Control of Salmonella in poultry using new generation small molecule growth inhibitors
Small molecule compounds that can be used to inhibit Salmonella growth for safe and sustainable poultry production.
Non-typhoidal Salmonella are among the top five intestinal pathogens in the United States. Among foodborne illnesses, they are responsible for 11% of illnesses, 35% of those hospitalizations, and 28% deaths, with an estimated cost of $3.6 billion in 2014. Poultry is the most common source of wide-scale Salmonella outbreaks, having caused 55 outbreaks in the United States since 1990. Salmonella is currently controlled on farms and in fresh products using exclusion, host resistance, competition, and remediation. However, these management techniques have limited effectiveness due to new antimicrobial-resistant isolates and are not readily adapted by backyard farmers or small growers. New methods of control are needed to support safe and sustainable poultry production.
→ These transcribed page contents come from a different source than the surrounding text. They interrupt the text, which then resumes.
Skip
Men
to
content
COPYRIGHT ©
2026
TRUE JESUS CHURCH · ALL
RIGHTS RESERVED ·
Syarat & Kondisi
Researchers at The Ohio State University have identified four small molecules that inhibit the growth of several Salmonella serotypes. These compounds are effective on biofilm-protected Salmonella, and enhance the in vitro efficacy of traditional antibiotics used in Salmonella treatment protocols. They can be directly fed to broiler chickens before slaughter, so that Salmonella isolates are reduced without affecting the host or end-consumers. They could also be incorporated into food packaging to reduce Salmonella post-harvest. In preliminary testing, the compounds reduce Salmonella, improve the efficacy of other treatments when used in combination, and exhibited low toxicity.